Extracted records:

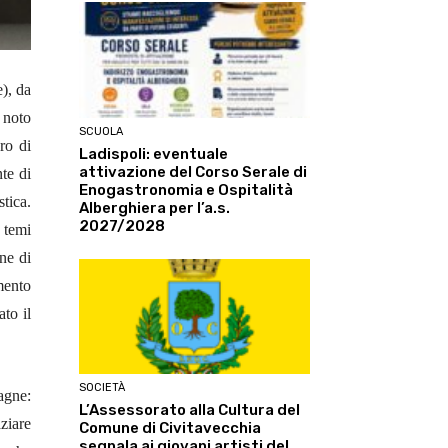
), da
 noto
SCUOLA
ro di
Ladispoli: eventuale
attivazione del Corso Serale di
te di
Enogastronomia e Ospitalità
tica.
Alberghiera per l’a.s.
2027/2028
i temi
ne di
mento
to il
SOCIETÀ
agne:
L’Assessorato alla Cultura del
ziare
Comune di Civitavecchia
segnala ai giovani artisti del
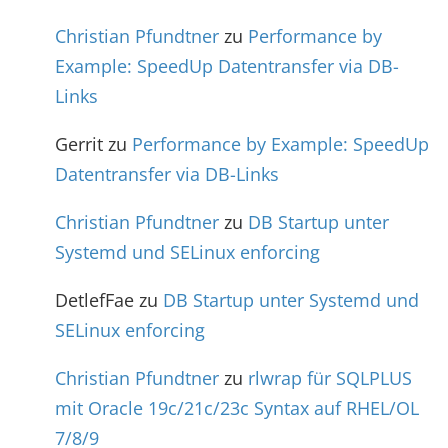
Christian Pfundtner
zu
Performance by
Example: SpeedUp Datentransfer via DB-
Links
Gerrit
zu
Performance by Example: SpeedUp
Datentransfer via DB-Links
Christian Pfundtner
zu
DB Startup unter
Systemd und SELinux enforcing
DetlefFae
zu
DB Startup unter Systemd und
SELinux enforcing
Christian Pfundtner
zu
rlwrap für SQLPLUS
mit Oracle 19c/21c/23c Syntax auf RHEL/OL
7/8/9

**WHAT YOU NEED TO DO**
Take the line containing "attivazione del Corso Serale di" and every line after it up to the end of the entries, and quote them exactly. Both ends count; the pictures do not.

**EXERCISE OUTPUT**
attivazione del Corso Serale di
te di
Enogastronomia e Ospitalità
tica.
Alberghiera per l’a.s.
2027/2028
i temi
ne di
mento
to il
SOCIETÀ
agne:
L’Assessorato alla Cultura del
ziare
Comune di Civitavecchia
segnala ai giovani artisti del
Christian Pfundtner
zu
Performance by
Example: SpeedUp Datentransfer via DB-
Links
Gerrit
zu
Performance by Example: SpeedUp
Datentransfer via DB-Links
Christian Pfundtner
zu
DB Startup unter
Systemd und SELinux enforcing
DetlefFae
zu
DB Startup unter Systemd und
SELinux enforcing
Christian Pfundtner
zu
rlwrap für SQLPLUS
mit Oracle 19c/21c/23c Syntax auf RHEL/OL
7/8/9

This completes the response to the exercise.